Adrian Slywotzky and Charlie Hoban
Vigorous competition among companies for customers, talent, and capital serves everyone well, for the most part. But competition can be harmful as well, when companies fight over…
Abstract
Purpose
Vigorous competition among companies for customers, talent, and capital serves everyone well, for the most part. But competition can be harmful as well, when companies fight over things that hold little value to customers or that offer little potential for differentiation.

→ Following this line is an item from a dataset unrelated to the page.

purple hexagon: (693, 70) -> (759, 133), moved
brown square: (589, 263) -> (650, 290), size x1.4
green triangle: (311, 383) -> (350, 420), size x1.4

Design/methodology/approach
The article discusses how thinking and changing the compete/collaborate ratio offers a way out that benefits all players. By joining forces to carry out common and largely undifferentiated functions or processes, companies can avoid redundant expenditures and capitalize on economies of scale and shared expertise. Strategic collaboration can take place at any stage of an industry's value chain. It can take many other forms, consistent with antitrust laws, including the sharing of back‐office functions, factory production, R&D efforts, marketing and distribution, and repair or return facilities.
Findings
Even bitter rivals have sometimes joined forces to achieve common goals and solve common problems. Notable examples are the Airbus consortium of European aircraft manufacturers, the Sematech consortium of US semiconductor manufacturers, banks working together to launch Visa and Mastercard, and small hardware stores using the TruValue organization for cooperative marketing, purchasing, and loyalty programs.
Originality/value
Collaborating on well‐defined activities offers an immediate payoff in reduced costs. And it tends to promote, rather than hamper, constructive competition in the areas most valued by customers.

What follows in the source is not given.